— WHAT IS REQUIRED —
Determine how many of the lines below include "India", then respond with that number and no other text.

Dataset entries
____
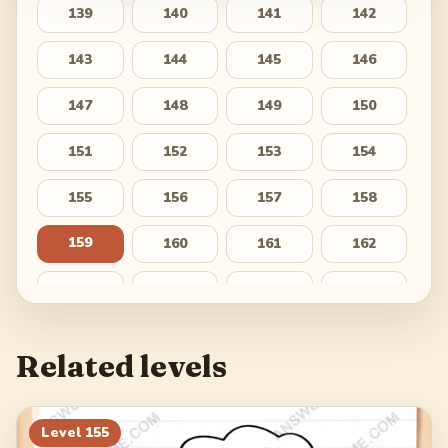
139
140
141
142
143
144
145
146
147
148
149
150
151
152
153
154
155
156
157
158
159
160
161
162
163
164
165
166
167
168
169
170
Related levels
171
172
173
174
175
176
177
178
Level
155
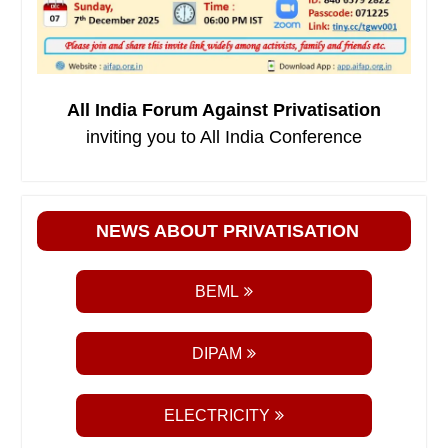
All India Forum Against Privatisation
inviting you to All India Conference
NEWS ABOUT PRIVATISATION
BEML
DIPAM
ELECTRICITY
____
— TASK OUTPUT —
2